Please copy each line below that contains the string "edit".
-=-=-=-=-
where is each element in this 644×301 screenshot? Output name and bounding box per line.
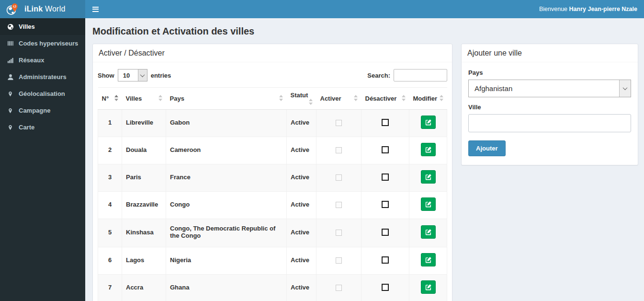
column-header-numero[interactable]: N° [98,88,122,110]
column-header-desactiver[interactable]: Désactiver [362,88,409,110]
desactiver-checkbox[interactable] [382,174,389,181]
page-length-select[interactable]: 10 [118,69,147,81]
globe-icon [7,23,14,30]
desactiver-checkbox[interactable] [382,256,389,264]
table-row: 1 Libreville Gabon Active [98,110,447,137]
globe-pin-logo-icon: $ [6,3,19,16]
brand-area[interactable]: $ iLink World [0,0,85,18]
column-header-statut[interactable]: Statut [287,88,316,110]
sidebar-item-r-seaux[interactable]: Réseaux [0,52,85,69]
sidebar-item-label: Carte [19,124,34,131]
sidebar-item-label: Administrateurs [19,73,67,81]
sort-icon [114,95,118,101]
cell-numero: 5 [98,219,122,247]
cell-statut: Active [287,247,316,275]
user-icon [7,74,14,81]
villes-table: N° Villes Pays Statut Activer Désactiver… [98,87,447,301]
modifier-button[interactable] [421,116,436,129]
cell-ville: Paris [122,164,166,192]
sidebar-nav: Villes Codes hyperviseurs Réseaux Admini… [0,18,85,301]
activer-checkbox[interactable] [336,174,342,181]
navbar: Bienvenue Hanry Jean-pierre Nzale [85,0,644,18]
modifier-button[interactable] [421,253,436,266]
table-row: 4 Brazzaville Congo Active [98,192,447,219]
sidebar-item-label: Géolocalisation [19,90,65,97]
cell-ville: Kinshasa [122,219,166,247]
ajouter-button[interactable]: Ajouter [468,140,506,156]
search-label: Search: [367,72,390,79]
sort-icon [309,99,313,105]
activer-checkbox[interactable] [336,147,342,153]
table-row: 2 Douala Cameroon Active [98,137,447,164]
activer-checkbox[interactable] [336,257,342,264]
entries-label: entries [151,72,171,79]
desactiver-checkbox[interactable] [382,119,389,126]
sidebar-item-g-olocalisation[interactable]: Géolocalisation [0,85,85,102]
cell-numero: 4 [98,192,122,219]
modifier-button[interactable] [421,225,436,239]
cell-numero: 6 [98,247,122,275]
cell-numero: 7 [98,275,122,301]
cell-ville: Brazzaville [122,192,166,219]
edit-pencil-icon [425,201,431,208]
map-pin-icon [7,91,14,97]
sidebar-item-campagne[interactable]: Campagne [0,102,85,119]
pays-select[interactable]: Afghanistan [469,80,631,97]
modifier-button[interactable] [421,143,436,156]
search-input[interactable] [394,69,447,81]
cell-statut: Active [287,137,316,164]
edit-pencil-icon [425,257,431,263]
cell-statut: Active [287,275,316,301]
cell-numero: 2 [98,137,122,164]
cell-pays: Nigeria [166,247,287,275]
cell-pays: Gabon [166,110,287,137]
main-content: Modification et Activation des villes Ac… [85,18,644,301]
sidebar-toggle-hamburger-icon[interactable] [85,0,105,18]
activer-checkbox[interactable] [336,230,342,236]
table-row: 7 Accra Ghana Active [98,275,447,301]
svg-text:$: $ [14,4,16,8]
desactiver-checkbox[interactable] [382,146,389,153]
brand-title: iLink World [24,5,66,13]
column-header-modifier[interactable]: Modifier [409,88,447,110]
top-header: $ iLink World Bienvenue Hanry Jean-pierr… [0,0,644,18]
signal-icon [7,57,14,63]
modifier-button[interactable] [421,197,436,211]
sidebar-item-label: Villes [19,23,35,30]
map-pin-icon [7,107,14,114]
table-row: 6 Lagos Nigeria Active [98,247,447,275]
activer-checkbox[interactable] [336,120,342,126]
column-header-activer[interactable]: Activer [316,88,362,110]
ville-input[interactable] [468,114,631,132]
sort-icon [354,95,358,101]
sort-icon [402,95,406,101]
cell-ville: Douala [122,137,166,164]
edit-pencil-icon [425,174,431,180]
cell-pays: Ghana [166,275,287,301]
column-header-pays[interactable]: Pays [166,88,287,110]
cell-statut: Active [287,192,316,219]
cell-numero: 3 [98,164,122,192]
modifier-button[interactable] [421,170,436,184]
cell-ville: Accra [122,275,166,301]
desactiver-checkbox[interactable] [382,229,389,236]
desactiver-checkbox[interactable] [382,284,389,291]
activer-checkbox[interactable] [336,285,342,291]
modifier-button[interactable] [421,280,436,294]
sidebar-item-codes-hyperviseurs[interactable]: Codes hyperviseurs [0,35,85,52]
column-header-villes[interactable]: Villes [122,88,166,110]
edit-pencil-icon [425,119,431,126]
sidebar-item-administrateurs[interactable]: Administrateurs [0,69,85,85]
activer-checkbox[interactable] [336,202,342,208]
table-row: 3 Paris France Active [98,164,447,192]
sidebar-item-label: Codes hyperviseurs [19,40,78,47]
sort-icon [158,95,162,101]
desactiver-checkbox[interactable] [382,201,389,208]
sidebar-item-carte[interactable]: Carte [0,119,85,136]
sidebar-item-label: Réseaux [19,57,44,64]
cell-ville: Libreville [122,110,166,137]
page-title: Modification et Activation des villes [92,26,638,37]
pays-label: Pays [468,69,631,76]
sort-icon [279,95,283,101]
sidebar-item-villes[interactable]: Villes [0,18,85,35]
-=-=-=-=-
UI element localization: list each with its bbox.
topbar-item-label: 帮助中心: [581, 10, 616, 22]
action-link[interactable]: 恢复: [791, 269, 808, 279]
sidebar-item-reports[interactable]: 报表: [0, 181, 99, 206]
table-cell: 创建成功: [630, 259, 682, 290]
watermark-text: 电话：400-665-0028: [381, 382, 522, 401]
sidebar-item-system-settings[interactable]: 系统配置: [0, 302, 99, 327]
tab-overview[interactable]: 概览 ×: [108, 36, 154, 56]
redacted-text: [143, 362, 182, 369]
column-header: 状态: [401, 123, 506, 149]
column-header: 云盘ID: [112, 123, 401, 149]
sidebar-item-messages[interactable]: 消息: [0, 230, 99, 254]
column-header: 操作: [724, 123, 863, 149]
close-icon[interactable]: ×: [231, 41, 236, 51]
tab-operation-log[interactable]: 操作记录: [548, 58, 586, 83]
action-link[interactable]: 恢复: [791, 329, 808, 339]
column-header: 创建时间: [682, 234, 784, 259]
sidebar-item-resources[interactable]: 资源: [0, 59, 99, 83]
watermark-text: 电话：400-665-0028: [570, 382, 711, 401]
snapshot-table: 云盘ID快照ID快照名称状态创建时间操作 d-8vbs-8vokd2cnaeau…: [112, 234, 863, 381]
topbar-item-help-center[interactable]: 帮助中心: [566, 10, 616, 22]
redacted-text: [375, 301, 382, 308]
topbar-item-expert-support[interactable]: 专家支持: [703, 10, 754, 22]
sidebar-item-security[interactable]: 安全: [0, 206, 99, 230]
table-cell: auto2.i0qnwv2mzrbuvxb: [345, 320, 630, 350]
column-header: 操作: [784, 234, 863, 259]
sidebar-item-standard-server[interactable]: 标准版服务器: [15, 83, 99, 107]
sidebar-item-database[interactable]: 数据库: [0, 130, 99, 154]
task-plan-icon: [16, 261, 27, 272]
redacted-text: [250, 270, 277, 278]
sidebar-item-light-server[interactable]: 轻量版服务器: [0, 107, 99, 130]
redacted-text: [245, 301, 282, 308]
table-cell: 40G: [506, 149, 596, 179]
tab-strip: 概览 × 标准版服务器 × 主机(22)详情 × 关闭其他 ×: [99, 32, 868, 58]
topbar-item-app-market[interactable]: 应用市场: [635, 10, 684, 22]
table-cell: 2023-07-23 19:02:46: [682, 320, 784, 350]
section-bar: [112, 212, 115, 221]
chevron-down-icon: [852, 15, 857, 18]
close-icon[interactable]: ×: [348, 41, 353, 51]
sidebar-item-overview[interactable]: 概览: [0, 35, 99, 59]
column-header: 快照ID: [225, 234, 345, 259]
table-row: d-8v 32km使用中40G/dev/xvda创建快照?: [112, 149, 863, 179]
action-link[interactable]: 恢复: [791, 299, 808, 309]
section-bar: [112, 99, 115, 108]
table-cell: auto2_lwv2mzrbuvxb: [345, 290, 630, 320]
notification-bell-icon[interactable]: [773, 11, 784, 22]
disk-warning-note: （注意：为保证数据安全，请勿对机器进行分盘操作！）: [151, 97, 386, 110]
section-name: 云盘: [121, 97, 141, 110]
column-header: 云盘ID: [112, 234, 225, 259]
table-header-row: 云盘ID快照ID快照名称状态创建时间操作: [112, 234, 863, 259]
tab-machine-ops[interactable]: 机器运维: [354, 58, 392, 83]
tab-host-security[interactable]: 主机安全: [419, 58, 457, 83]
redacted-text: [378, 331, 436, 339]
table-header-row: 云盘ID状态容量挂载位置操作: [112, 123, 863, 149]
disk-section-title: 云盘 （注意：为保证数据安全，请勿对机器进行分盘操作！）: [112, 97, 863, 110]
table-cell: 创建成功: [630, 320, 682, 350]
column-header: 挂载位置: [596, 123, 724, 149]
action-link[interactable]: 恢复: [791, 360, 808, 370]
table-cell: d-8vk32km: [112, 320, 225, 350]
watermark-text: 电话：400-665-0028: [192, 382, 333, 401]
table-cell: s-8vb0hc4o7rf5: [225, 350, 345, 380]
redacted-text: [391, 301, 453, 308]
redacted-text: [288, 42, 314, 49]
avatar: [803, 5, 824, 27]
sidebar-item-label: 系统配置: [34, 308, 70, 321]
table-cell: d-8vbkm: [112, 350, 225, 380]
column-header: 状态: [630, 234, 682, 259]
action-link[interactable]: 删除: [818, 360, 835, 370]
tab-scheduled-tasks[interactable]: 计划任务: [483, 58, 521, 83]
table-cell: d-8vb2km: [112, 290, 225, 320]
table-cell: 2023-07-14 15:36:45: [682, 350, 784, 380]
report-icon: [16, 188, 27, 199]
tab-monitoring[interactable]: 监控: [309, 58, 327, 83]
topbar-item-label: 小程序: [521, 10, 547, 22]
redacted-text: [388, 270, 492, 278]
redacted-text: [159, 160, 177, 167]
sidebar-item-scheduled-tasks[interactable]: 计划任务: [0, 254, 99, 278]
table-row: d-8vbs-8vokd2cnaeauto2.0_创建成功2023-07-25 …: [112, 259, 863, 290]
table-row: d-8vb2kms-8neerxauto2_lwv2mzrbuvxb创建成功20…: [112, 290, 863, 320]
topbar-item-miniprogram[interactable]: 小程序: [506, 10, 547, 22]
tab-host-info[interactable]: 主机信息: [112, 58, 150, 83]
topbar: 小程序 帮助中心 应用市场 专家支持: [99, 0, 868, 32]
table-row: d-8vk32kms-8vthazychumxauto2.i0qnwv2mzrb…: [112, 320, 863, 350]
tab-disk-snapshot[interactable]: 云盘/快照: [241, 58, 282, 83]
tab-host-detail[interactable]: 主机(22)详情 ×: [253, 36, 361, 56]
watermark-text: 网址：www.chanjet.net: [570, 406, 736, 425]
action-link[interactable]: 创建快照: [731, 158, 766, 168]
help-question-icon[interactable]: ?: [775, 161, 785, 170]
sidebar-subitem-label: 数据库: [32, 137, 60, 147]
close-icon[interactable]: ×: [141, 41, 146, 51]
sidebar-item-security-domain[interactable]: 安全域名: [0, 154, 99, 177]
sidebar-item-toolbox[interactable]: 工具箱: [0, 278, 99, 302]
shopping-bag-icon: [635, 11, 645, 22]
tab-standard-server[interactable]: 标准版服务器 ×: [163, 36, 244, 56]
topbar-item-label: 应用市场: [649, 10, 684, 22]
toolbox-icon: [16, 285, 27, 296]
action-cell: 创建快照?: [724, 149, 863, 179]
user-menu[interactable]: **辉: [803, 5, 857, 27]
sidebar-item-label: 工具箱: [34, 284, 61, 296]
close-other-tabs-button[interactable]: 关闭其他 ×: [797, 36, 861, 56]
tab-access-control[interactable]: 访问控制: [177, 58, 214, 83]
-=-=-=-=-
§ Task output
edit-pencil-icon [425,201,431,208]
edit-pencil-icon [425,257,431,263]
edit-pencil-icon [425,174,431,180]
edit-pencil-icon [425,119,431,126]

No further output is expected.